§ **Page images and extracted text**:
■ ■ ■

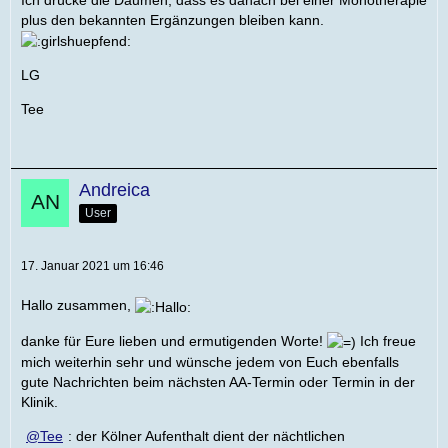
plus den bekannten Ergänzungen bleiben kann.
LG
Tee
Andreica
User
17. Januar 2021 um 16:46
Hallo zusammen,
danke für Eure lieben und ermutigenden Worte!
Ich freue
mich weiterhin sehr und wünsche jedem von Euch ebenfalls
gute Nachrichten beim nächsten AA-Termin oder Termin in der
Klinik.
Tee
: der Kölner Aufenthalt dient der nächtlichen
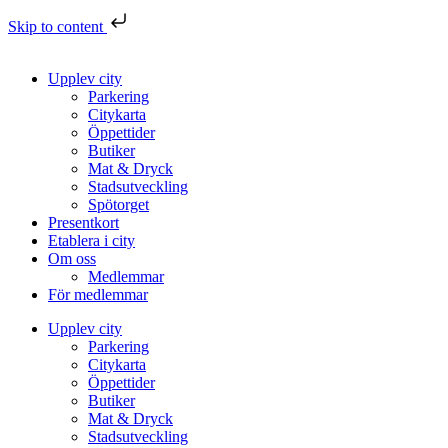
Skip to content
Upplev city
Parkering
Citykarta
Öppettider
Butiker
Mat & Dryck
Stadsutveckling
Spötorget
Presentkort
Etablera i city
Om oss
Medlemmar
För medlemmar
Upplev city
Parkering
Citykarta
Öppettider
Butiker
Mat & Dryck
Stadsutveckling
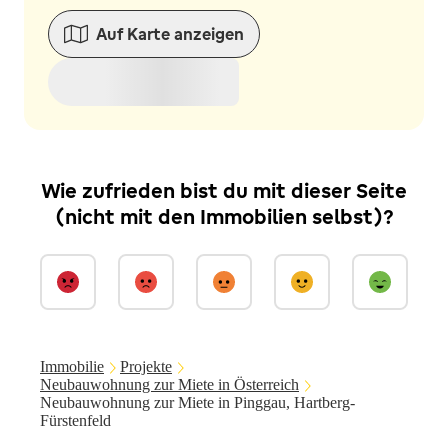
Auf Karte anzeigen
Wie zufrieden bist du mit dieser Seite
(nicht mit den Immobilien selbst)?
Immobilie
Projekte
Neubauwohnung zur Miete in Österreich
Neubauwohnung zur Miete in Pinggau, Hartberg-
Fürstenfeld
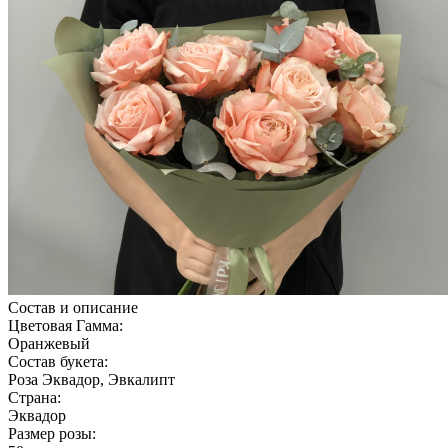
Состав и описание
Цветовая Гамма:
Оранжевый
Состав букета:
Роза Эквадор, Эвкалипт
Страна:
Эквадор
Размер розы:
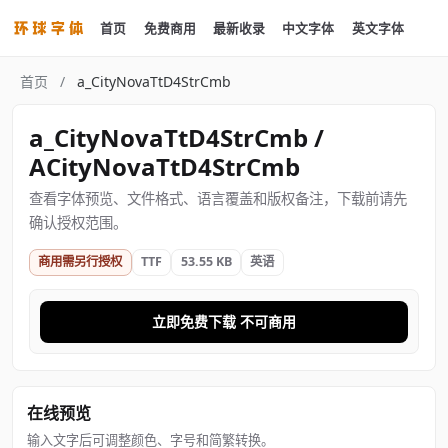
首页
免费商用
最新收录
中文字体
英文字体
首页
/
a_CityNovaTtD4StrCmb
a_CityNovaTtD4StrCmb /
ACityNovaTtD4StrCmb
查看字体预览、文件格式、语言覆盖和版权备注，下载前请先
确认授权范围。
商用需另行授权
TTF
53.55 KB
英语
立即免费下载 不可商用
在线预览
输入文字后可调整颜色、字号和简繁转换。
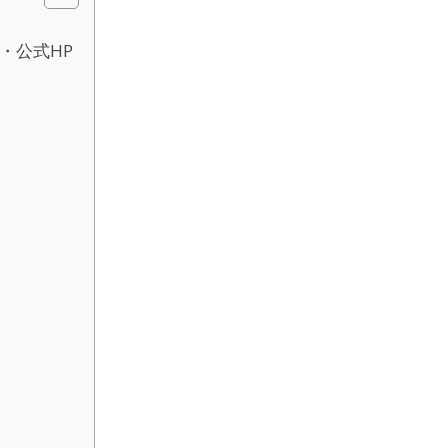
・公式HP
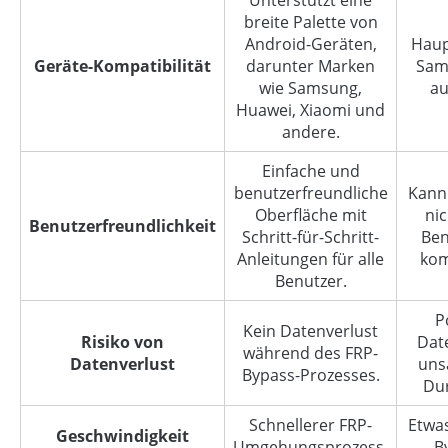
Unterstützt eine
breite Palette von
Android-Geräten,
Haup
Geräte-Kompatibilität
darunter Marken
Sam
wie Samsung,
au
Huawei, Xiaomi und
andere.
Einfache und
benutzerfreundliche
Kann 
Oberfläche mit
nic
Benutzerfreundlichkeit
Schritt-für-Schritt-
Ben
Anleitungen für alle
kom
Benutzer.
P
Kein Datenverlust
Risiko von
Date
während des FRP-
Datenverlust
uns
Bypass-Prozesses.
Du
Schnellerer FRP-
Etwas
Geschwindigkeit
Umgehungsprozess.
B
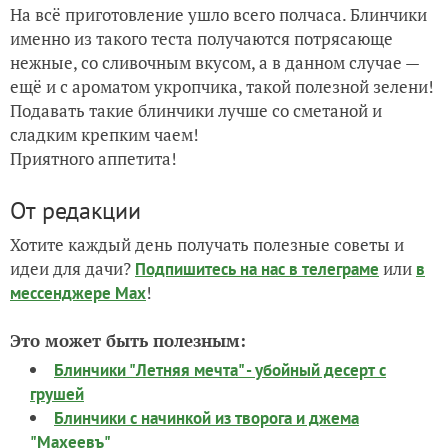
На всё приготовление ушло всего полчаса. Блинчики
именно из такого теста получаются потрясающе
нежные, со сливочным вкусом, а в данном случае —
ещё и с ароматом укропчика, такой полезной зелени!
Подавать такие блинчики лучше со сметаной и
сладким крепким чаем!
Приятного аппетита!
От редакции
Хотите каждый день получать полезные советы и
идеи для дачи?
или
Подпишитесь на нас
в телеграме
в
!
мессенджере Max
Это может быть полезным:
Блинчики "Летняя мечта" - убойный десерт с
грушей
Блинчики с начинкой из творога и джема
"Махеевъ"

■ ■ ■

Each line above gets copied exactly; leave the pictures out.

plus den bekannten Ergänzungen bleiben kann.
LG
Tee
Andreica
User
17. Januar 2021 um 16:46
Hallo zusammen,
danke für Eure lieben und ermutigenden Worte!
Ich freue
mich weiterhin sehr und wünsche jedem von Euch ebenfalls
gute Nachrichten beim nächsten AA-Termin oder Termin in der
Klinik.
Tee
: der Kölner Aufenthalt dient der nächtlichen
Skip to content
Upplev city
Parkering
Citykarta
Öppettider
Butiker
Mat & Dryck
Stadsutveckling
Spötorget
Presentkort
Etablera i city
Om oss
Medlemmar
För medlemmar
Upplev city
Parkering
Citykarta
Öppettider
Butiker
Mat & Dryck
Stadsutveckling
Auf Karte anzeigen
Wie zufrieden bist du mit dieser Seite
(nicht mit den Immobilien selbst)?
Immobilie
Projekte
Neubauwohnung zur Miete in Österreich
Neubauwohnung zur Miete in Pinggau, Hartberg-
Fürstenfeld
Состав и описание
Цветовая Гамма:
Оранжевый
Состав букета:
Роза Эквадор, Эвкалипт
Страна:
Эквадор
Размер розы:
首页
免费商用
最新收录
中文字体
英文字体
首页
/
a_CityNovaTtD4StrCmb
a_CityNovaTtD4StrCmb /
ACityNovaTtD4StrCmb
查看字体预览、文件格式、语言覆盖和版权备注，下载前请先
确认授权范围。
商用需另行授权
TTF
53.55 KB
英语
立即免费下载 不可商用
在线预览
输入文字后可调整颜色、字号和简繁转换。
・公式HP
Unterstützt eine
breite Palette von
Android-Geräten,
Haup
Geräte-Kompatibilität
darunter Marken
Sam
wie Samsung,
au
Huawei, Xiaomi und
andere.
Einfache und
benutzerfreundliche
Kann 
Oberfläche mit
nic
Benutzerfreundlichkeit
Schritt-für-Schritt-
Ben
Anleitungen für alle
kom
Benutzer.
P
Kein Datenverlust
Risiko von
Date
während des FRP-
Datenverlust
uns
Bypass-Prozesses.
Du
Schnellerer FRP-
Etwas
Geschwindigkeit
Umgehungsprozess.
B
На всё приготовление ушло всего полчаса. Блинчики
именно из такого теста получаются потрясающе
нежные, со сливочным вкусом, а в данном случае —
ещё и с ароматом укропчика, такой полезной зелени!
Подавать такие блинчики лучше со сметаной и
сладким крепким чаем!
Приятного аппетита!
От редакции
Хотите каждый день получать полезные советы и
идеи для дачи?
или
Подпишитесь на нас
в телеграме
в
!
мессенджере Max
Это может быть полезным:
Блинчики "Летняя мечта" - убойный десерт с
грушей
Блинчики с начинкой из творога и джема
"Махеевъ"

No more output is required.